Il ne pleut jamais à Catamarca. En tout cas, c'est ce que disent les locaux (très mignonnes en passant). Alors comment se fait-il qu'à chaque fois que nous décidons de partir en vol pour calibrer nos instruments, il pleut des hallebardes!!! J'espérais jouir du panorama depuis là-haut. Au lieu de ça, j'essaie de ne pas me noyer en restant dans ma chambre d'hôtel...

Est-ce que je vous ai dit que Catamarca était plus ou moins construite sur une faille? Et bien, elle l'est. J'ai découvert ça il y a quelques jours. Je me préparais à sortir lorsque tout s'est mis à trembler autour de moi. Pas vraiment fort, ni très longtemps, mais assez pour que je le remarque. Quelques secondes plus tard toute la population de la ville était dans la rue. Y compris les enfants (au Canada, les gamins ont les tempêtes de neige pour échapper à l'école, ici les tremblements de terre...). Il semble qu'ils prennent leurs tremblements de terre très au sérieux ici. La femme de ménage a l'air paniquée dans le couloir. Il faut dire qu'ils en ont eu un gros en septembre dernier. Alors se retrouver coincé au 7ème étage d'un immeuble à un tel moment n'a rien de très amusant. Jorge, mon copilote argentin, n'est pas trop joyeux non plus. Je lui ai offert de changer de chambre à un étage plus bas, mais non. Si je suis trop idiot pour ne pas changer, il ne changera pas non plus. C'est beau cette confiance, non?

Après un tel frisson, nous décidons d'aller nous promener dans les environs. Il est un peu tard, mais nous n'avons pas le choix. Juste à l'est de la ville, il y a un grand mur. C'est une montagne mais elle ressemble plus à une falaise. J'avais envie d'essayer la route sinueuse qui la parcoure depuis mon arrivée.

Mon premier lama argentin broute paisiblement le long de la route. Complètement indifférent à ma présence, mon appareil photo ou mes gestes pour le faire changer de position (pour la photo). Rapidement nous devons quitter la route de Tucuman et tourner vers ce mur gigantesque. 1400 m. de roche attendent de voir si la voiture de location que nous avons peut se rendre jusqu'en haut. J'ai des doutes. Je n'ai jamais conduit de voiture propulsée au gaz naturel auparavant. N'ayant pas de direction assistée, les virages en épingle tous les 100 m. se font sentir rapidement.
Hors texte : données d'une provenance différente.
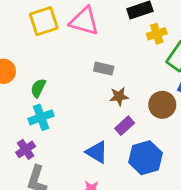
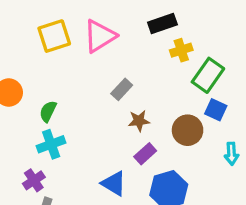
pink triangle: (84, 21) -> (100, 36), turned -48
gray rectangle: (104, 69) -> (122, 89), turned -60

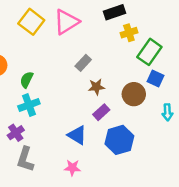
yellow square: (54, 36) -> (31, 22), turned -35

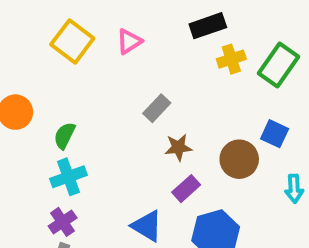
pink triangle: (66, 22) -> (129, 41), size x0.6
green rectangle: (149, 52) -> (278, 65), moved
purple cross: (16, 133) -> (63, 222), moved

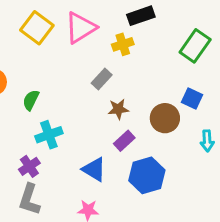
pink triangle: (129, 41) -> (81, 28), size x1.6
yellow cross: (231, 59) -> (123, 44), moved
cyan cross: (68, 177) -> (49, 135), moved

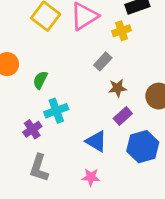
purple cross: (29, 166) -> (32, 129), moved

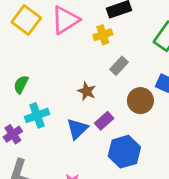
gray rectangle: (103, 61) -> (119, 66), moved
brown star: (117, 88) -> (87, 91), moved, turned 30
blue triangle: (96, 141) -> (77, 129), moved, turned 45

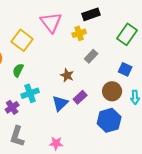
yellow square: (26, 20) -> (22, 40), moved
pink triangle: (65, 20) -> (51, 22), turned -35
brown circle: (140, 101) -> (112, 91), moved
blue hexagon: (124, 152) -> (109, 120), moved

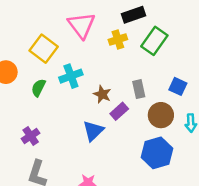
green rectangle: (127, 34) -> (154, 41), moved
gray rectangle: (91, 56) -> (139, 89), moved, turned -56
cyan cross: (30, 93) -> (71, 76), moved
purple rectangle: (80, 97) -> (119, 111), moved

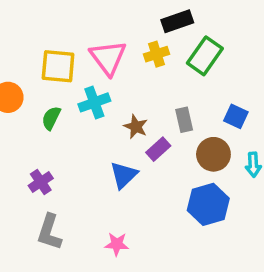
pink triangle: (81, 25) -> (108, 58), moved
yellow square: (44, 49) -> (58, 66), turned -32

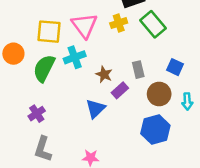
green rectangle: (205, 56) -> (153, 24), turned -75
green semicircle: (51, 118) -> (44, 68), size x1.6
La vue justifie les efforts. La vallée est magnifique, avec toutes ses oliveraies. La ville est si petite, si loin en bas. L'air est frais, le vent souffle toujours autant (il vente dans la région!). Surtout que le soleil baisse maintenant. Il est bientôt l'heure de redescendre. Je fais l'erreur de proposer à Jorge de conduire. Pas qu'il soit un mauvais conducteur! C'est moi qui suis un mauvais passager sur ce genre de route. Rapidement je ne sens nauséeux. J'espère que je ne serai pas malade...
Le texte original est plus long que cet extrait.